Ce rôle traditionnel des ports de la Baltique orientale et les développements intermodaux actuellement en cours placent désormais les États Baltes en position de Gateway intermodaux entre l’Union européenne (dont la frontière orientale s’affirme donc désormais comme un espace propice aux échanges ferroviaires de marchandises) et la CEI.

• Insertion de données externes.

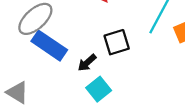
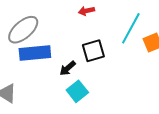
blue rectangle: (49, 46) -> (35, 53), turned -40

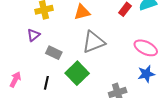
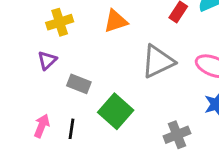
gray triangle: (94, 42) -> (158, 61), moved
pink arrow: (15, 79) -> (42, 126), moved

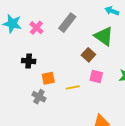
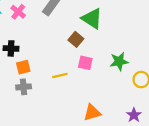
orange square: (48, 78) -> (23, 67), moved
gray cross: (39, 97) -> (24, 87), turned -32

[1] L’EVP (Équivalent Vingt Pieds) est l’unité de comptage des conteneurs.

Sources principales :
- Site Internet du port de Klaipėda : www.port.lt
- Site Internet de FESCO Transportation Group : http://www.fesco.ru
- Site Internet de Baltic Rail: http://www.balticrail.com
- Antoine Beyer, « Le contact des réseaux ferrés à écartement russe et européen. Héritage embarrassant ou futur trait d’union continental ? », in Revue Strates, n°15, 2008, « Union Européenne – Voisinages. La quête d’une intégration régionale », p. 155–170.
- Arnaud Serry & Pierre Thorez, « The Russian-Baltic states boundary : a limit between peripheries or a link between European Union and the post-soviet states », in ASN Conference Twenty Years after 1991 : The Reshaping of Space and Identity, Moscou, 29 septembre – 1er octobre 2011.

* Maître de conférence en géographie, Université d’Orléans.